**Your task**
Leave out every line before the one that contains "SEIZE THE DEAL". Please restate that line and the rest of the data word for word, through the end.

━━━ Supplied records ━━━

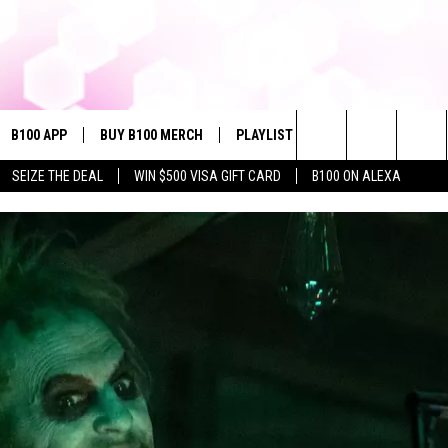
B100 APP
BUY B100 MERCH
PLAYLIST
WIN STUFF
NE
Search
SEIZE THE DEAL
WIN $500 VISA GIFT CARD
B100 ON ALEXA
VE
CONTESTS
The
S MUSIC
CONTEST RULES
Site
PP
JOIN NOW
OME
PLAYED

━━━

**Response area**
SEIZE THE DEAL
WIN $500 VISA GIFT CARD
B100 ON ALEXA
VE
CONTESTS
The
S MUSIC
CONTEST RULES
Site
PP
JOIN NOW
OME
PLAYED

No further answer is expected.